**Data for review:**
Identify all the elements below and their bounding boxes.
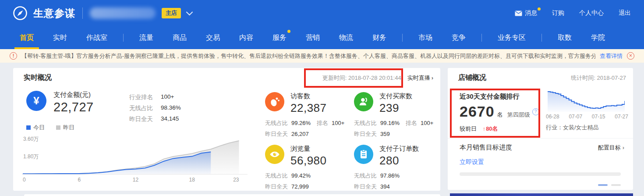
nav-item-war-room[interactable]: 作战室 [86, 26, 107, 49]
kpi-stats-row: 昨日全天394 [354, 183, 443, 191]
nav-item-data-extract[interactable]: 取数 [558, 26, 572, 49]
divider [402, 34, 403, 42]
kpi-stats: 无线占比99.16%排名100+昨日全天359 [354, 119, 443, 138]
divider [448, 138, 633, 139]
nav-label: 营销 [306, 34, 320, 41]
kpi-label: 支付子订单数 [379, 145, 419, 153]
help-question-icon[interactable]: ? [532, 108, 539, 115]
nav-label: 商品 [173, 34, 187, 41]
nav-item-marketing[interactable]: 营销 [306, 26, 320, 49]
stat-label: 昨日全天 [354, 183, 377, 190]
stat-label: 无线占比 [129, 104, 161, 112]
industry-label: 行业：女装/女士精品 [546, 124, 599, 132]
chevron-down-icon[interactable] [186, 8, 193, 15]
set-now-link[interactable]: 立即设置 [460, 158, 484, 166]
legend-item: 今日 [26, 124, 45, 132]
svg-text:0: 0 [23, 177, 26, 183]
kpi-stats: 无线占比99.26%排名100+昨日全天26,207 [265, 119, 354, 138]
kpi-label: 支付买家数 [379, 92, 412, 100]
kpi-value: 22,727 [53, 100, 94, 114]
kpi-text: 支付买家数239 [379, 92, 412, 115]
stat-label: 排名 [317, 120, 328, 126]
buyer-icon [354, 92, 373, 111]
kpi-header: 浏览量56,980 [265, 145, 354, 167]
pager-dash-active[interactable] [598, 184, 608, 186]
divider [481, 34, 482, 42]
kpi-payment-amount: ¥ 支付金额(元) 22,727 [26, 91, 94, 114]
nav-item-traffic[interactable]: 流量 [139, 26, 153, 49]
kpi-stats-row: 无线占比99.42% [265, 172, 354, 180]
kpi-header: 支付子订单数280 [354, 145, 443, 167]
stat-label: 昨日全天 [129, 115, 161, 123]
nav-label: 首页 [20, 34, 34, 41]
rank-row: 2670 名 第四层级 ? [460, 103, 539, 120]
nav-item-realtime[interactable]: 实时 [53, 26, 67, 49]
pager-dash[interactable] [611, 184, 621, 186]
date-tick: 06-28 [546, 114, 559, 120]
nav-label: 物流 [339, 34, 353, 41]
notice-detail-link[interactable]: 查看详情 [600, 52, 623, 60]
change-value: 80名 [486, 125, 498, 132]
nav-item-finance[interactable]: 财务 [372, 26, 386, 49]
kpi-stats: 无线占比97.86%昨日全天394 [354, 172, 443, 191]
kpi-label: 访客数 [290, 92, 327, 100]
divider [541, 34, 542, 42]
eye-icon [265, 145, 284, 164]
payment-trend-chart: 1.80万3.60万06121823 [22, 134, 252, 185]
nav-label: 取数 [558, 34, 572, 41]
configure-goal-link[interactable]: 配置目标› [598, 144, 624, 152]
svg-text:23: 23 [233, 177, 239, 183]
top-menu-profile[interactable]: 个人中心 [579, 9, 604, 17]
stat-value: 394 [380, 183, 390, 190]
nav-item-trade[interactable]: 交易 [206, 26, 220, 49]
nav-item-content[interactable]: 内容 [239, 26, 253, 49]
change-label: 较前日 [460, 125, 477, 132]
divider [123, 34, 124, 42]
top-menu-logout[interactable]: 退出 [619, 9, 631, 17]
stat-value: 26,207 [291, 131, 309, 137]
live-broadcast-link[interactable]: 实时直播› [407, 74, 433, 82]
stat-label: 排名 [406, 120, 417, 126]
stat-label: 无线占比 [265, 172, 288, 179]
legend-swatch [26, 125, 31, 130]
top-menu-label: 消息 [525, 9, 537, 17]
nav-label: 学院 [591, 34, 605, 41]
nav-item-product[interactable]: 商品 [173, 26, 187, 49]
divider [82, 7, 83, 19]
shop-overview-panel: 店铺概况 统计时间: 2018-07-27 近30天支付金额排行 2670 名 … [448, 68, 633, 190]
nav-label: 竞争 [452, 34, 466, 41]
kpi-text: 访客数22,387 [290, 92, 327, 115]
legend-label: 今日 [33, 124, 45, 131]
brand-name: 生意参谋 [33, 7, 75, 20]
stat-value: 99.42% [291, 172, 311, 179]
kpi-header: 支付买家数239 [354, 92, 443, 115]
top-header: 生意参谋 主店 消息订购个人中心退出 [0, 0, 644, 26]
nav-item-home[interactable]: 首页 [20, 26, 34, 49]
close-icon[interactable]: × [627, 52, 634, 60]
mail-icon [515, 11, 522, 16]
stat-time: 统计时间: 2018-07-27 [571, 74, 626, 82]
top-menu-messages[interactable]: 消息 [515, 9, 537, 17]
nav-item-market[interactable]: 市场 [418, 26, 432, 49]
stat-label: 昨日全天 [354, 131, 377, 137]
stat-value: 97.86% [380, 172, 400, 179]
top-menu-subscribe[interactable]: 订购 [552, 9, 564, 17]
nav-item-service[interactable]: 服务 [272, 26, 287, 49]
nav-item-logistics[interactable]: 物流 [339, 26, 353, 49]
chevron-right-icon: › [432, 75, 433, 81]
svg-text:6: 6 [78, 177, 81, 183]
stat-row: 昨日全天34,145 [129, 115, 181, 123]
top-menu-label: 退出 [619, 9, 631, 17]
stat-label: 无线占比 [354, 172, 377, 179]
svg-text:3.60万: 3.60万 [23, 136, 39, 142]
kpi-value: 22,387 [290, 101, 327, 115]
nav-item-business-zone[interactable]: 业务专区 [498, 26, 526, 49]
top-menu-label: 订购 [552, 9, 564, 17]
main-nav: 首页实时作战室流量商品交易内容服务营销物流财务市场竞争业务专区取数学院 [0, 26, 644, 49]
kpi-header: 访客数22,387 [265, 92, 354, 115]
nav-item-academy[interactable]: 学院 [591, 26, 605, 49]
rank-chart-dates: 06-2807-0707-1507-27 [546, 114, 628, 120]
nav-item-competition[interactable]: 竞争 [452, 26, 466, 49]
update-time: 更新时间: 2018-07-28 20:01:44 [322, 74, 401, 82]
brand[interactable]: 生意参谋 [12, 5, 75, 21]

**What the task asks:**
Exact reproduction of the entries above is required, with pictures excluded.

**Expected output:**
Identify all the elements below and their bounding boxes.
nav-item-war-room[interactable]: 作战室 [86, 26, 107, 49]
kpi-stats-row: 昨日全天394 [354, 183, 443, 191]
nav-item-data-extract[interactable]: 取数 [558, 26, 572, 49]
divider [402, 34, 403, 42]
kpi-stats: 无线占比99.16%排名100+昨日全天359 [354, 119, 443, 138]
divider [448, 138, 633, 139]
nav-label: 营销 [306, 34, 320, 41]
kpi-label: 支付子订单数 [379, 145, 419, 153]
help-question-icon[interactable]: ? [532, 108, 539, 115]
nav-label: 商品 [173, 34, 187, 41]
nav-item-marketing[interactable]: 营销 [306, 26, 320, 49]
stat-label: 昨日全天 [354, 183, 377, 190]
stat-label: 无线占比 [129, 104, 161, 112]
industry-label: 行业：女装/女士精品 [546, 124, 599, 132]
chevron-down-icon[interactable] [186, 8, 193, 15]
set-now-link[interactable]: 立即设置 [460, 158, 484, 166]
legend-item: 今日 [26, 124, 45, 132]
svg-text:0: 0 [23, 177, 26, 183]
kpi-stats: 无线占比99.26%排名100+昨日全天26,207 [265, 119, 354, 138]
kpi-label: 支付买家数 [379, 92, 412, 100]
kpi-value: 22,727 [53, 100, 94, 114]
kpi-text: 支付买家数239 [379, 92, 412, 115]
stat-label: 排名 [317, 120, 328, 126]
buyer-icon [354, 92, 373, 111]
kpi-header: 浏览量56,980 [265, 145, 354, 167]
pager-dash-active[interactable] [598, 184, 608, 186]
divider [481, 34, 482, 42]
kpi-payment-amount: ¥ 支付金额(元) 22,727 [26, 91, 94, 114]
nav-item-traffic[interactable]: 流量 [139, 26, 153, 49]
kpi-stats-row: 无线占比99.42% [265, 172, 354, 180]
kpi-header: 支付子订单数280 [354, 145, 443, 167]
stat-label: 昨日全天 [129, 115, 161, 123]
nav-label: 首页 [20, 34, 34, 41]
rank-row: 2670 名 第四层级 ? [460, 103, 539, 120]
nav-item-realtime[interactable]: 实时 [53, 26, 67, 49]
pager-dash[interactable] [611, 184, 621, 186]
date-tick: 06-28 [546, 114, 559, 120]
nav-label: 物流 [339, 34, 353, 41]
notice-detail-link[interactable]: 查看详情 [600, 52, 623, 60]
change-value: 80名 [486, 125, 498, 132]
nav-item-finance[interactable]: 财务 [372, 26, 386, 49]
kpi-stats: 无线占比97.86%昨日全天394 [354, 172, 443, 191]
kpi-label: 访客数 [290, 92, 327, 100]
divider [541, 34, 542, 42]
eye-icon [265, 145, 284, 164]
payment-trend-chart: 1.80万3.60万06121823 [22, 134, 252, 185]
nav-label: 取数 [558, 34, 572, 41]
configure-goal-link[interactable]: 配置目标› [598, 144, 624, 152]
svg-text:23: 23 [233, 177, 239, 183]
top-menu-profile[interactable]: 个人中心 [579, 9, 604, 17]
stat-value: 394 [380, 183, 390, 190]
nav-item-trade[interactable]: 交易 [206, 26, 220, 49]
nav-item-content[interactable]: 内容 [239, 26, 253, 49]
change-label: 较前日 [460, 125, 477, 132]
divider [123, 34, 124, 42]
top-menu-logout[interactable]: 退出 [619, 9, 631, 17]
stat-value: 26,207 [291, 131, 309, 137]
live-broadcast-link[interactable]: 实时直播› [407, 74, 433, 82]
stat-label: 排名 [406, 120, 417, 126]
stat-label: 无线占比 [265, 172, 288, 179]
legend-swatch [26, 125, 31, 130]
top-menu-label: 消息 [525, 9, 537, 17]
nav-label: 学院 [591, 34, 605, 41]
nav-item-product[interactable]: 商品 [173, 26, 187, 49]
divider [82, 7, 83, 19]
shop-overview-panel: 店铺概况 统计时间: 2018-07-27 近30天支付金额排行 2670 名 … [448, 68, 633, 190]
nav-label: 竞争 [452, 34, 466, 41]
kpi-text: 访客数22,387 [290, 92, 327, 115]
legend-label: 今日 [33, 124, 45, 131]
brand-name: 生意参谋 [33, 7, 75, 20]
stat-value: 99.42% [291, 172, 311, 179]
kpi-header: 支付买家数239 [354, 92, 443, 115]
top-header: 生意参谋 主店 消息订购个人中心退出 [0, 0, 644, 26]
nav-item-home[interactable]: 首页 [20, 26, 34, 49]
close-icon[interactable]: × [627, 52, 634, 60]
mail-icon [515, 11, 522, 16]
stat-time: 统计时间: 2018-07-27 [571, 74, 626, 82]
top-menu-messages[interactable]: 消息 [515, 9, 537, 17]
nav-item-market[interactable]: 市场 [418, 26, 432, 49]
stat-label: 昨日全天 [354, 131, 377, 137]
stat-value: 97.86% [380, 172, 400, 179]
top-menu-subscribe[interactable]: 订购 [552, 9, 564, 17]
nav-item-service[interactable]: 服务 [272, 26, 287, 49]
nav-item-logistics[interactable]: 物流 [339, 26, 353, 49]
chevron-right-icon: › [432, 75, 433, 81]
svg-text:6: 6 [78, 177, 81, 183]
stat-row: 昨日全天34,145 [129, 115, 181, 123]
top-menu-label: 退出 [619, 9, 631, 17]
stat-label: 无线占比 [354, 172, 377, 179]
svg-text:3.60万: 3.60万 [23, 136, 39, 142]
kpi-value: 22,387 [290, 101, 327, 115]
nav-item-business-zone[interactable]: 业务专区 [498, 26, 526, 49]
top-menu-label: 订购 [552, 9, 564, 17]
main-nav: 首页实时作战室流量商品交易内容服务营销物流财务市场竞争业务专区取数学院 [0, 26, 644, 49]
kpi-header: 访客数22,387 [265, 92, 354, 115]
nav-item-academy[interactable]: 学院 [591, 26, 605, 49]
rank-chart-dates: 06-2807-0707-1507-27 [546, 114, 628, 120]
nav-item-competition[interactable]: 竞争 [452, 26, 466, 49]
update-time: 更新时间: 2018-07-28 20:01:44 [322, 74, 401, 82]
brand[interactable]: 生意参谋 [12, 5, 75, 21]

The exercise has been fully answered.